Home Again (A (kind of) stream of consciousness.)
I look through the same drawer of old shit every time I come home even though the contents never change. There's a stack of 7 wallet sized senior portraits of my high school friends, a letter from my dad, some Clinique moisturizer (the yellow kind), a broken necklace from the Japanese restaurant where I celebrated my 16th birthday, some butterfly clips, an ugly baby blue fleece glove (just one) and a cardboard star with my name on it that used to hang on my bedroom door when I was young because I've always been...A STAR. Nothing in there is exciting or even nostalgic really.

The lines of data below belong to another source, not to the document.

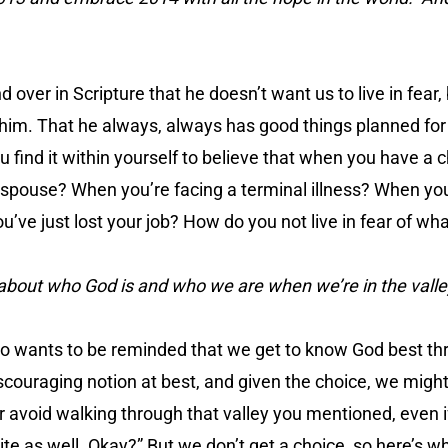
d over in Scripture that he doesn’t want us to live in fear, 
o him. That he always, always has good things planned for 
 find it within yourself to believe that when you have a chr
 spouse? When you’re facing a terminal illness? When you
’ve just lost your job? How do you not live in fear of wh
about who God is and who we are when we’re in the valle
ho wants to be reminded that we get to know God best t
iscouraging notion at best, and given the choice, we might 
er avoid walking through that valley you mentioned, even i
te as well. Okay?” But we don’t get a choice, so here’s whe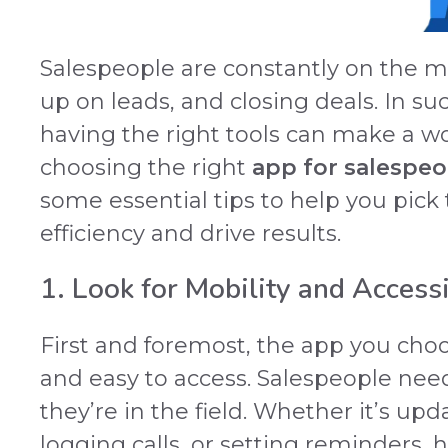
Salespeople are constantly on the mo
up on leads, and closing deals. In 
having the right tools can make a wo
choosing the right
app for salespeo
some essential tips to help you pick
efficiency and drive results.
1. Look for Mobility and Accessi
First and foremost, the app you cho
and easy to access. Salespeople need
they’re in the field. Whether it’s upd
logging calls, or setting reminders, 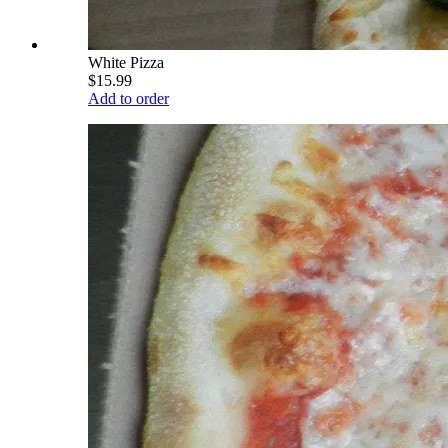
White Pizza
$15.99
Add to order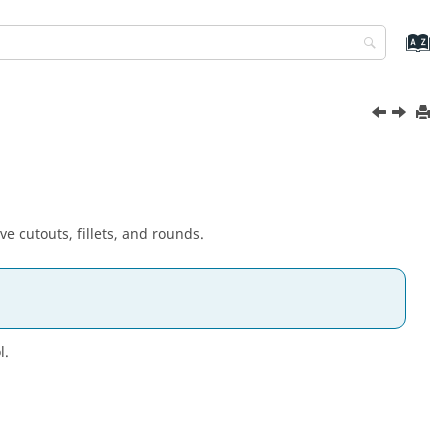
e cutouts, fillets, and rounds.
l.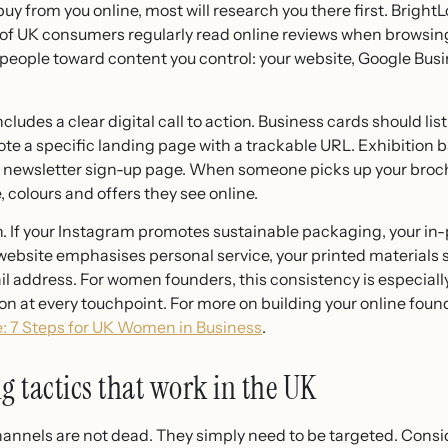
 from you online, most will research you there first. Brigh
of UK consumers regularly read online reviews when browsin
t people toward content you control: your website, Google Busi
cludes a clear digital call to action. Business cards should lis
ote a specific landing page with a trackable URL. Exhibition 
or newsletter sign-up page. When someone picks up your broc
 colours and offers they see online.
n. If your Instagram promotes sustainable packaging, your i
 website emphasises personal service, your printed materials
il address. For women founders, this consistency is especially
ion at every touchpoint. For more on building your online foun
: 7 Steps for UK Women in Business
.
g tactics that work in the UK
channels are not dead. They simply need to be targeted. Con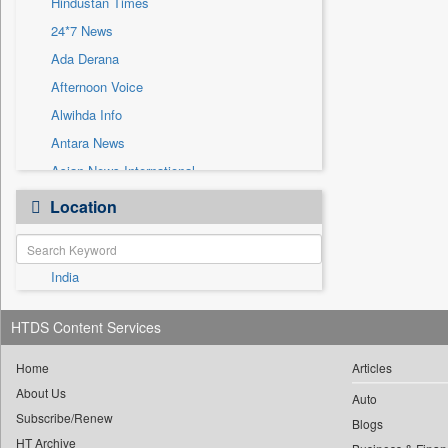
Hindustan Times
Sec
24*7 News
Solicitation
Ada Derana
Afternoon Voice
Alwihda Info
Antara News
Asian News International
Astro Devam
Location
Australian Government News
Autox
India
Bis Research
Bana Africa Gossips
HTDS Content Services
Bana Kenya
Bang Gaming
Home
Articles
About Us
Bang Showbiz
Auto
Subscribe/Renew
Bang Tech
Blogs
HT Archive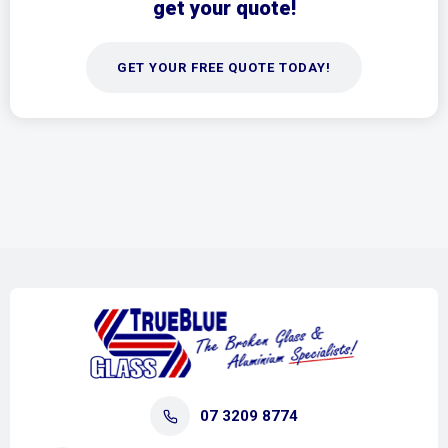
get your quote!
GET YOUR FREE QUOTE TODAY!
07 3209 8774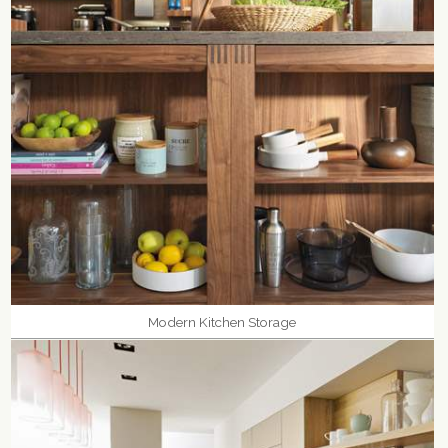
Modern Kitchen Storage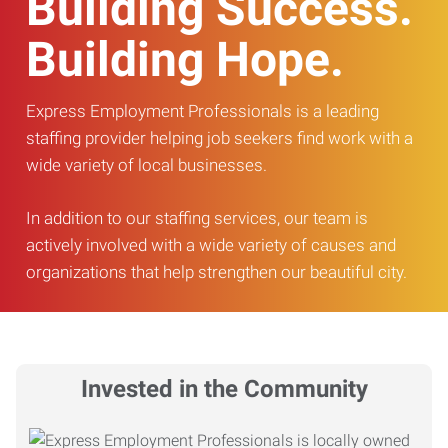
Building Success.
Building Hope.
Express Employment Professionals is a leading
staffing provider helping job seekers find work with a
wide variety of local businesses.
In addition to our staffing services, our team is
actively involved with a wide variety of causes and
organizations that help strengthen our beautiful city.
Invested in the Community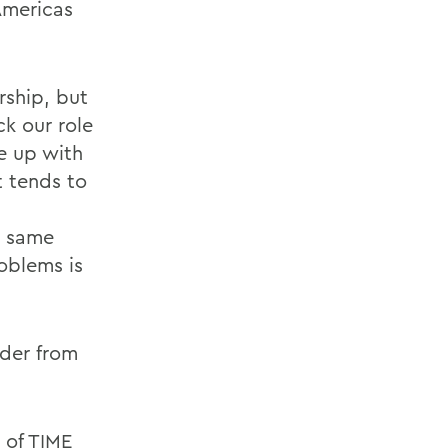
 Americas
rship, but
ck our role
me up with
t tends to
d
e same
oblems is
ader from
s of TIME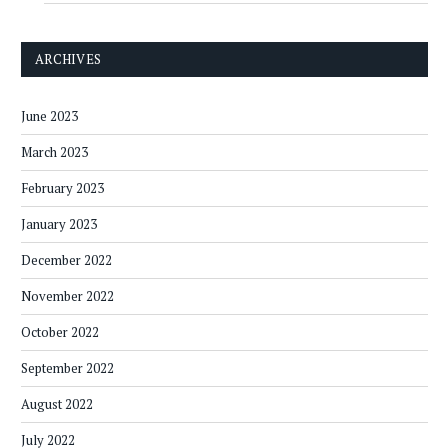
ARCHIVES
June 2023
March 2023
February 2023
January 2023
December 2022
November 2022
October 2022
September 2022
August 2022
July 2022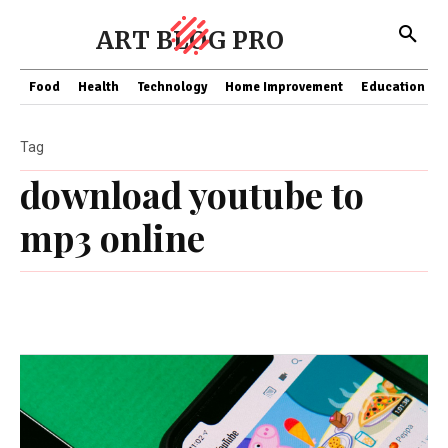
ART BLOG PRO
Food
Health
Technology
Home Improvement
Education
Tag
download youtube to
mp3 online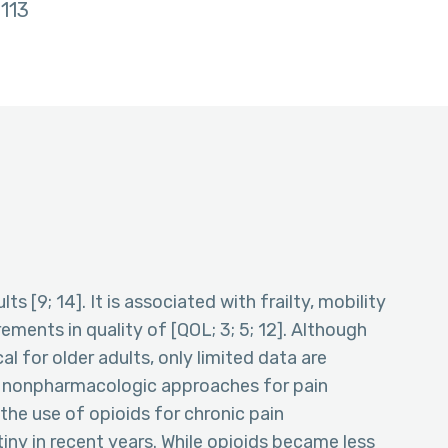
113
s [9; 14]. It is associated with frailty, mobility
ements in quality of [QOL; 3; 5; 12]. Although
l for older adults, only limited data are
d nonpharmacologic approaches for pain
he use of opioids for chronic pain
ny in recent years. While opioids became less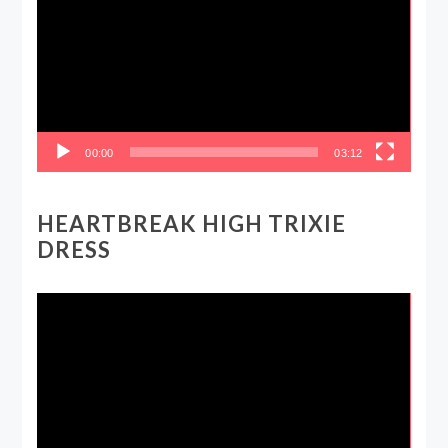
00:00
03:12
HEARTBREAK HIGH TRIXIE
DRESS
Video
Player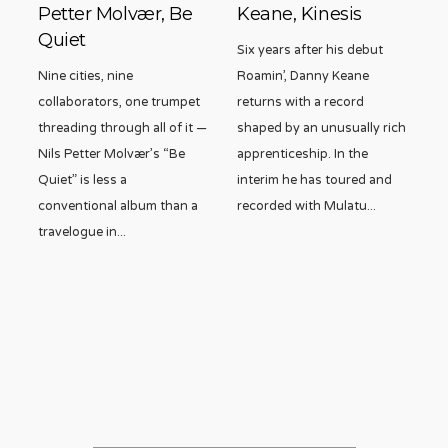
Petter Molvær, Be
Keane, Kinesis
Quiet
Six years after his debut
Nine cities, nine
Roamin’, Danny Keane
collaborators, one trumpet
returns with a record
threading through all of it —
shaped by an unusually rich
Nils Petter Molvær’s “Be
apprenticeship. In the
Quiet” is less a
interim he has toured and
conventional album than a
recorded with Mulatu
...
travelogue in
...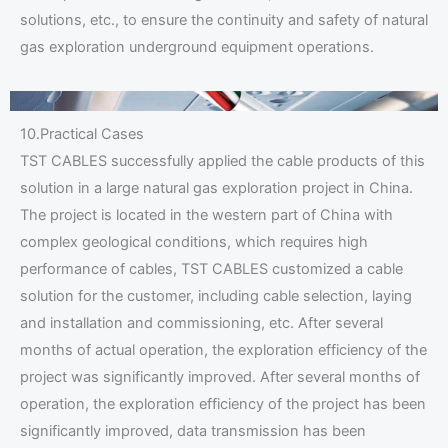
solutions, etc., to ensure the continuity and safety of natural
gas exploration underground equipment operations.
10.Practical Cases
TST CABLES successfully applied the cable products of this
solution in a large natural gas exploration project in China.
The project is located in the western part of China with
complex geological conditions, which requires high
performance of cables, TST CABLES customized a cable
solution for the customer, including cable selection, laying
and installation and commissioning, etc. After several
months of actual operation, the exploration efficiency of the
project was significantly improved. After several months of
operation, the exploration efficiency of the project has been
significantly improved, data transmission has been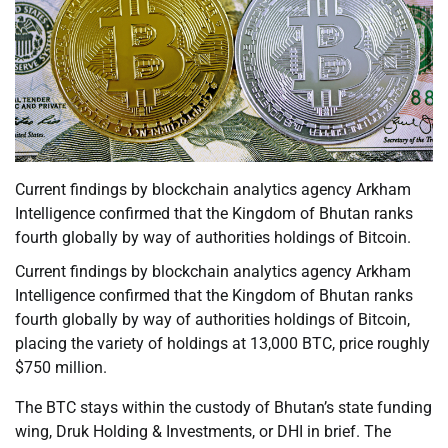
Current findings by blockchain analytics agency Arkham
Intelligence confirmed that the Kingdom of Bhutan ranks
fourth globally by way of authorities holdings of Bitcoin.
Current findings by blockchain analytics agency Arkham
Intelligence confirmed that the Kingdom of Bhutan ranks
fourth globally by way of authorities holdings of Bitcoin,
placing the variety of holdings at 13,000 BTC, price roughly
$750 million.
The BTC stays within the custody of Bhutan’s state funding
wing, Druk Holding & Investments, or DHI in brief. The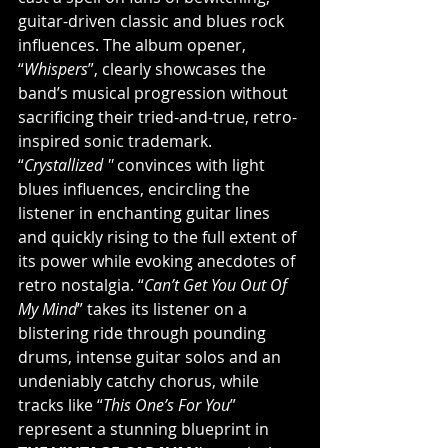
guitar-driven classic and blues rock 
influences. The album opener, 
“
Whispers
”, clearly showcases the 
band’s musical progression without 
sacrificing their tried-and-true, retro-
inspired sonic trademark. 
“
Crystallized '' 
convinces with light 
blues influences, encircling the 
listener in enchanting guitar lines 
and quickly rising to the full extent of 
its power while evoking anecdotes of 
retro nostalgia. “
Can’t Get You Out Of 
My Mind
” takes its listener on a 
blistering ride through pounding 
drums, intense guitar solos and an 
undeniably catchy chorus, while 
tracks like “
This One’s For You
” 
represent a stunning blueprint in 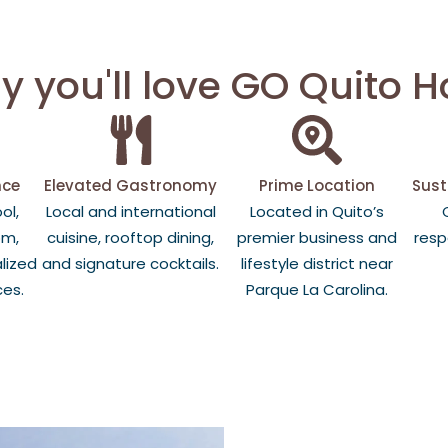
 you'll love GO Quito H
nce
Elevated Gastronomy
Prime Location
Sust
ol,
Local and international
Located in Quito’s
om,
cuisine, rooftop dining,
premier business and
resp
lized
and signature cocktails.
lifestyle district near
ces.
Parque La Carolina.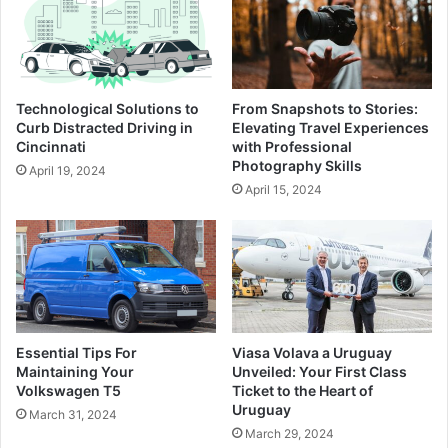
Technological Solutions to
From Snapshots to Stories:
Curb Distracted Driving in
Elevating Travel Experiences
Cincinnati
with Professional
Photography Skills
April 19, 2024
April 15, 2024
Essential Tips For
Viasa Volava a Uruguay
Maintaining Your
Unveiled: Your First Class
Volkswagen T5
Ticket to the Heart of
Uruguay
March 31, 2024
March 29, 2024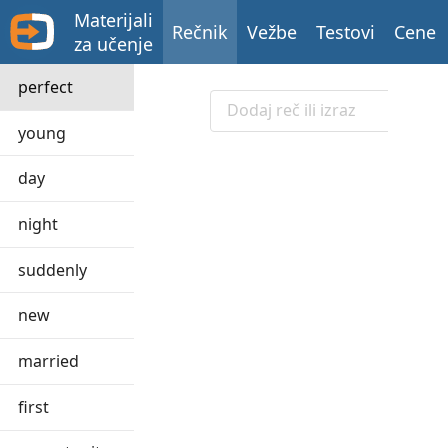
Materijali
Rečnik
Vežbe
Testovi
Cene
za učenje
perfect
young
day
night
suddenly
new
married
first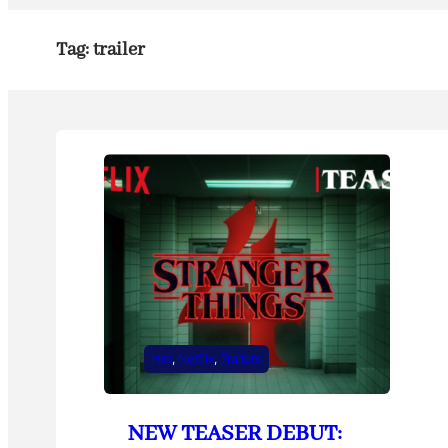
Tag:
trailer
Hot
, 
Netflix
, 
Trailers
NEW TEASER DEBUT: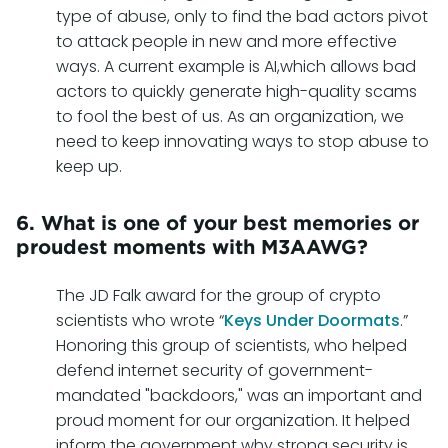
type of abuse, only to find the bad actors pivot
to attack people in new and more effective
ways. A current example is AI,which allows bad
actors to quickly generate high-quality scams
to fool the best of us. As an organization, we
need to keep innovating ways to stop abuse to
keep up.
6. What is one of your best memories or
proudest moments with M3AAWG?
The JD Falk award for the group of crypto
scientists who wrote “
Keys Under Doormats
.”
Honoring this group of scientists, who helped
defend internet security of government-
mandated "backdoors," was an important and
proud moment for our organization. It helped
inform the government why strong security is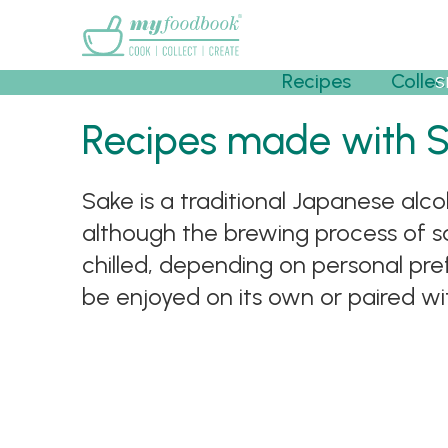
Main menu
Recipes
Collec
S
Recipes made with 
Sake is a traditional Japanese alco
although the brewing process of sa
chilled, depending on personal pr
be enjoyed on its own or paired wit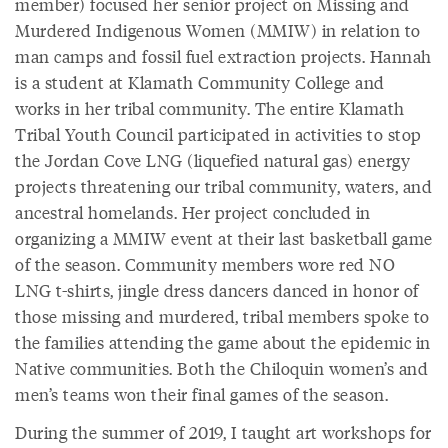
member) focused her senior project on Missing and
Murdered Indigenous Women (MMIW) in relation to
man camps and fossil fuel extraction projects. Hannah
is a student at Klamath Community College and
works in her tribal community. The entire Klamath
Tribal Youth Council participated in activities to stop
the Jordan Cove LNG (liquefied natural gas) energy
projects threatening our tribal community, waters, and
ancestral homelands. Her project concluded in
organizing a MMIW event at their last basketball game
of the season. Community members wore red NO
LNG t-shirts, jingle dress dancers danced in honor of
those missing and murdered, tribal members spoke to
the families attending the game about the epidemic in
Native communities. Both the Chiloquin women’s and
men’s teams won their final games of the season.
During the summer of 2019, I taught art workshops for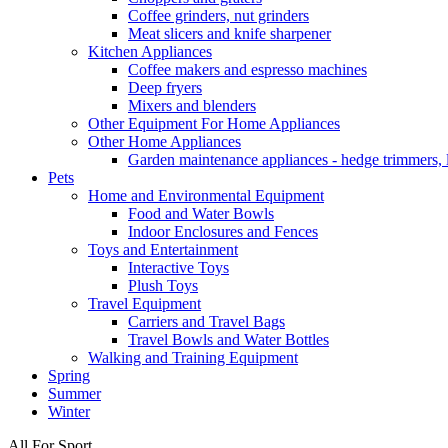
Coffee grinders, nut grinders
Meat slicers and knife sharpener
Kitchen Appliances
Coffee makers and espresso machines
Deep fryers
Mixers and blenders
Other Equipment For Home Appliances
Other Home Appliances
Garden maintenance appliances - hedge trimmers,
Pets
Home and Environmental Equipment
Food and Water Bowls
Indoor Enclosures and Fences
Toys and Entertainment
Interactive Toys
Plush Toys
Travel Equipment
Carriers and Travel Bags
Travel Bowls and Water Bottles
Walking and Training Equipment
Spring
Summer
Winter
All For Sport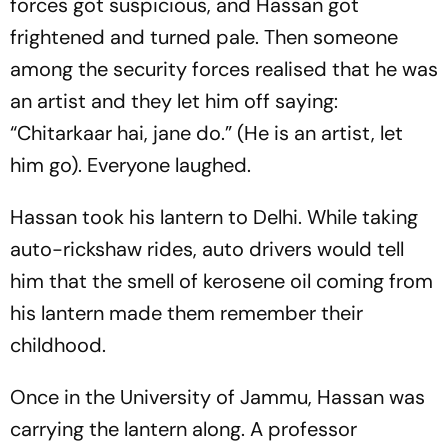
forces got suspicious, and Hassan got
frightened and turned pale. Then someone
among the security forces realised that he was
an artist and they let him off saying:
“Chitarkaar hai, jane do.” (He is an artist, let
him go). Everyone laughed.
Hassan took his lantern to Delhi. While taking
auto-rickshaw rides, auto drivers would tell
him that the smell of kerosene oil coming from
his lantern made them remember their
childhood.
Once in the University of Jammu, Hassan was
carrying the lantern along. A professor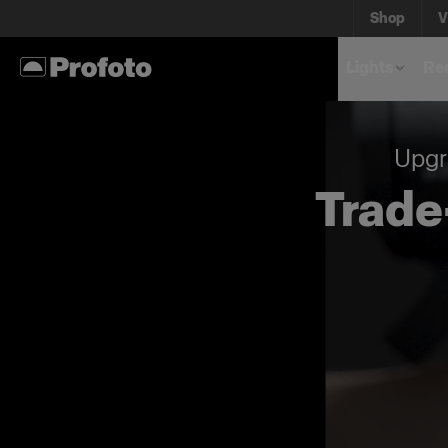
Shop
V
Lights
Rem
Upgr
Trade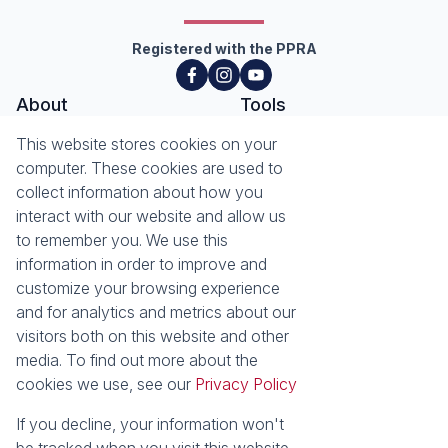
Registered with the PPRA
About
Tools
About Seeff Hillcrest & Kloof
This website stores cookies on your
Property Email Alerts
Our Property Practitioners
computer. These cookies are used to
List your Property
Contact Us
collect information about how you
Calculators
interact with our website and allow us
Area Locator
to remember you. We use this
information in order to improve and
News
Services
customize your browsing experience
Latest News
Sell with Seeff
and for analytics and metrics about our
Email Newsletter
Let with Seeff
visitors both on this website and other
Landlord Services
media. To find out more about the
Tenant Services
cookies we use, see our
Privacy Policy
Properties
Residential for Sale
Residential to Let
If you decline, your information won't
Commercial for Sale
Commercial to Let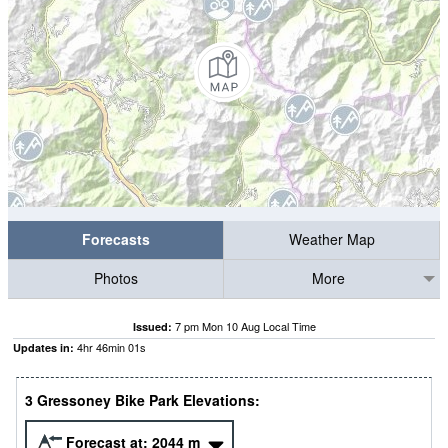
Forecasts
Weather Map
Photos
More
7 pm Mon 10 Aug Local Time
Issued:
4
hr
46
min
00
s
Updates in:
3 Gressoney Bike Park Elevations:
Forecast at:
2044
m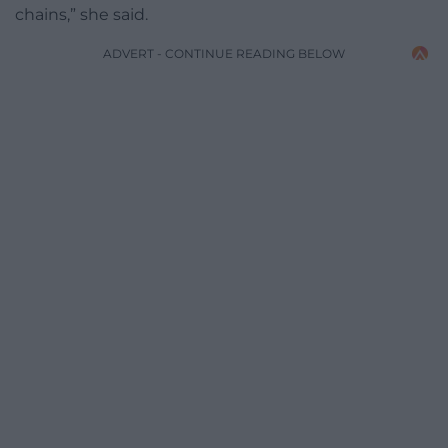
chains,” she said.
ADVERT - CONTINUE READING BELOW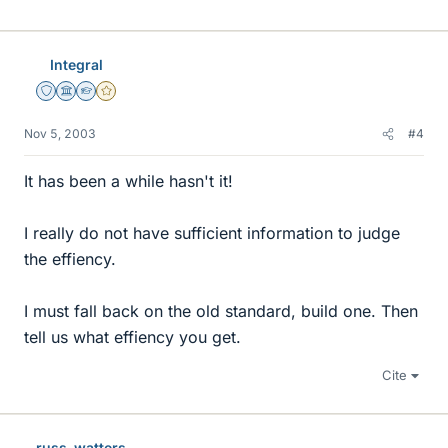
Integral
Staff Emeritus
Science Advisor
Homework Helper
Gold Member
Nov 5, 2003
#4
It has been a while hasn't it!
I really do not have sufficient information to judge
the effiency.
I must fall back on the old standard, build one. Then
tell us what effiency you get.
Cite
russ_watters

It's a drawer of crap. Actual crap. But I still look through it every time I am home. I've always wanted a drawer to have something in it that really means something to me. Like that scene in Miracle on 34th Street when Susan is like, "Santa, I want a house, a real house," and she reaches over and pulls out a little picture of a house she keeps tucked away in the drawer next to her bed. That's what I'm going for. I want to find real treasure in this drawer. Instead, I'm looking at one crappy blue fleece glove desperately trying to assign meaning to it. It's from the Gap. I don't remember when I wore it. I know I put that single glove in the drawer in ceremonious time capsule fashion so I could pull it out in years, hold it and think, "This glove. Oh. This glove."
I put that glove in that drawer because of Serendipity. Kate Beckinsale. Fate. She and John Cusack each kept a single glove. I wanted that shitty Gap glove to mean something. I loved Serendipity.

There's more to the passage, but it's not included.